Pour beaucoup de ceux qui étaient présents, la journée a également été un répit face à l’isolement. « C’est quelque chose d’inoubliable, après tant de jours sans voir la lumière ou pouvoir communiquer », a ajouté le même détenu, soulignant l’importance de ces espaces de rencontre. Au-delà de la musique, l’événement a permis aux détenus d’interagir, de converser et de partager des expériences avec les jeunes musiciens, dans une atmosphère de respect et de proximité inhabituelle dans leur vie quotidienne.

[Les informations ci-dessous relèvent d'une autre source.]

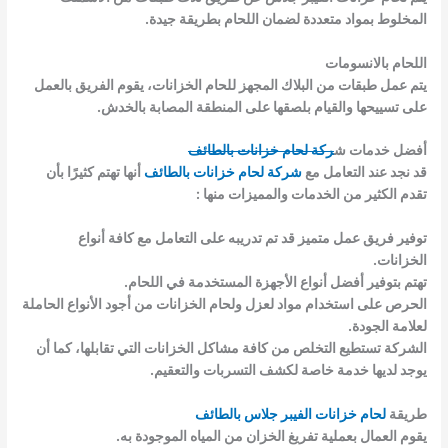
المخلوط بمواد متعددة لضمان اللحام بطريقة جيدة.
اللحام بالانسومات
يتم عمل طبقات من البلاك المجهز للحام الخزانات، يقوم الفريق بالعمل
على تسييحها والقيام بلصقها على المنطقة المصابة بالخدش.
أفضل خدمات ش
ركة لحام خزانات بالطائف
قد نجد عند التعامل مع
شركة لحام خزانات بالطائف
أنها تهتم كثيرًا بأن
تقدم الكثير من الخدمات والمميزات منها :
توفير فريق عمل متميز قد تم تدريبه على التعامل مع كافة أنواع
الخزانات.
تهتم بتوفير أفضل أنواع الأجهزة المستخدمة في اللحام.
الحرص على استخدام مواد لعزل ولحام الخزانات من أجود الأنواع الحاملة
لعلامة الجودة.
الشركة تستطيع التخلص من كافة مشاكل الخزانات التي تقابلها، كما أن
يوجد لديها خدمة خاصة لكشف التسربات والتعقيم.
طريقة
لحام خزانات الفيبر جلاس بالطائف
يقوم العمال بعملية تفريغ الخزان من المياه الموجودة به.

L’évêque de Getafe, Ginés García Beltrán, présent à la cérémonie, a invité les participants à parcourir « un chemin d’espérance vers la liberté », en encadrant l’initiative dans le cadre de la pastorale pénitentiaire du diocèse. Son intervention a mis l’accent sur la dimension humaine et spirituelle du projet, en rappelant que la réinsertion commence par le recouvrement de la dignité et de l’espérance.
Derrière cette proposition se trouve une équipe engagée avec une vision claire : la musique comme outil de transformation sociale. José María Carrera, l’un des initiateurs de l’orchestre, a expliqué les piliers du projet Dismas : « Nous voulons encourager la prévention chez nos élèves… accompagner pendant la condamnation et faciliter la réinsertion. » Selon lui, l’objectif ne se limite pas à offrir des concerts ponctuels, mais à créer des liens durables qui contribuent à la reconstruction personnelle des détenus.
L’impact de la journée s’est étendu au-delà du concert. Après le spectacle, musiciens et prisonniers ont partagé un repas, des conversations informelles et même des moments ludiques, comme un match de football improvisé. Ces espaces de convivialité, apparemment simples, ont mis en évidence la capacité des jeunes à jeter des ponts là où les barrières prédominent habituellement.
L’un des messages les plus répétés parmi les détenus était l’importance de la famille comme ancrage émotionnel. « Quand je te dis qu’elle sera toujours là, c’est la vérité. Elle ne te laissera jamais tomber », a exprimé l’un d’eux dans une réflexion spontanée adressée à la fois à ses camarades et aux jeunes musiciens.
L’initiative a aussi une composante formative pour les propres élèves de l’orchestre. En entrant en contact avec la réalité pénitentiaire, les jeunes acquièrent une conscience plus profonde des conséquences de certaines décisions et de la valeur de la responsabilité personnelle. Cet échange, selon les organisateurs, enrichit les deux parties : certains reçoivent de l’espoir ; d’autres, une leçon de vie.
Le concert à Getafe n’a marqué que le début d’une série de spectacles prévus dans des environnements où la musique peut devenir un véritable baume : hôpitaux, centres de soins palliatifs ou résidences. L’orchestre poursuit ainsi un travail qui allie art, éducation et engagement social.
Pendant quelques heures, les notes de musique ont réussi ce qui semble souvent impossible : abattre des murs invisibles, réveiller des souvenirs oubliés et offrir un horizon d’espoir à ceux qui vivent en détention, parce que parfois, un témoignage de reconnaissance suffit pour que quelqu’un se sente à nouveau humain.